Der Höllenfürst nickte. „Ja, dieses Zeitalter war auch ekelerregend und primitiv in jeder Hinsicht. Der einzige Grund weshalb ich mich um diese Zeit hin und wieder in Venedig aufhielt war Selvi.“ Tarot sah ihn intensiv an. „Habt ihr auch dieses Jahr zusammen hier verbracht, du und Selvaggia?“ fragte der Engel. Lucifer nickte. „Oh!“ war Tarot`s Antwort. „Also wo fangen wir an?“ wollte Sandalephon wissen. Sein höllischer Bruder blickte ihm in die Augen. „Wir suchen Massimo Farese. Die Frareses waren schon damals eine einflussreiche Familie und waren satanistisch veranlagt. Zumindest weiß ich, dass er im Reichenviertel gewohnt hat.“ "Also müssen wir in der Nähe des Dogenpalastes schauen... Im Sechstel San Marco... würde ich vermuten." meinte Tarot nachdenklich. "Ja - kannst du irgendwas dazu sagen? Ich weiß, die Fareses waren hier und hatten einen Palazzo. Ich weiß allerdings nicht mehr wo..." murmelte der Höllenfürst. Irgendwann haben sie das Grundstück verkauft und sich ihren heutigen Palazzo gebaut... nahe Selvis..." "Wenn du sagst sie waren einflussreich, dann müsste doch ein Abstecher in den Dogenpalast reichen? Oder ich spreche mal mit dem Priester im Markusdom... vermutlich wird dieser Massimo Farese ja brav in die Kirche gegangen sein und nicht jedem auf die Nase gebunden haben, dass er strammer Satanist ist." meinte Sandalephon nachdenlich. "Wobei... schade, dass Lucia nicht dabei ist. Meine Frau kommt auf Listen und Tücken auf die wir wohl nicht kämen.."

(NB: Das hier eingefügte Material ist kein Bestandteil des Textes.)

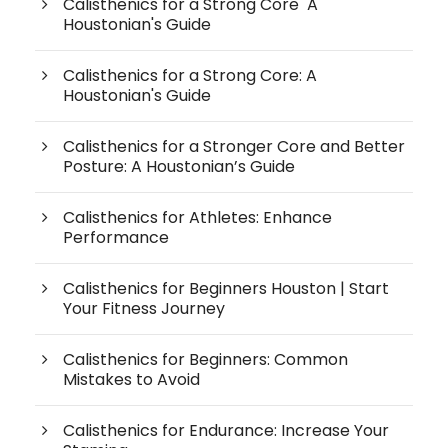
Calisthenics for a Strong Core A
Houstonian's Guide
Calisthenics for a Strong Core: A
Houstonian's Guide
Calisthenics for a Stronger Core and Better
Posture: A Houstonian’s Guide
Calisthenics for Athletes: Enhance
Performance
Calisthenics for Beginners Houston | Start
Your Fitness Journey
Calisthenics for Beginners: Common
Mistakes to Avoid
Calisthenics for Endurance: Increase Your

Tarot sah sich um. "Also ich spüre Dunkelheit in diesem Stadtteil, trotz der beherrschenden Stellung des Markusdoms, aber ich kann sie nicht lokalisieren. Sie kommt irgendwie von allen Seiten. Das ist fast wie im Paris des Barockzeitalters, wo "La Voisin" ein Imperium rund um Aberglauben und Hexerei aufgebaut hatte." sagte er. Der Höllenfürst schnaubte. "In deren Garten hat man um die 2500 Leichen von Säuglingen und abgetriebenen Kindern gefunden - teils sind sie Astaroth, teils Asmodeus geopfert worden. In Venedig lief nichts dergleichen. Wenn die Frau 1680 - am 22. Februar - hingerichtet wird... oder besser als sie da hingerichtet wurde, habe ich mich wirklich besser gefühlt. Ungetaufte unschuldige Kinder in den Limbus zu verbannen war nie spaßig... die armen Hascherl haben mir eher leid getan."  Tarot lächelte entschuldigend. "Ich sage nur wie ich es empfinde, Lucifer. Und das heißt offenbar, dass hier viele der oberen 100 ihr satanisches Süppchen kochen. Du hast doch berichtet, dass die Bücher aus einem Buch kopiert wurden, das du verfasst hast. Wenn wir rausfinden, wem die schwarzen Messen galten... vielleicht finden wir dann raus wer diesem Massimo dein Buch lange genug gezeigt hat um es zu kopieren..."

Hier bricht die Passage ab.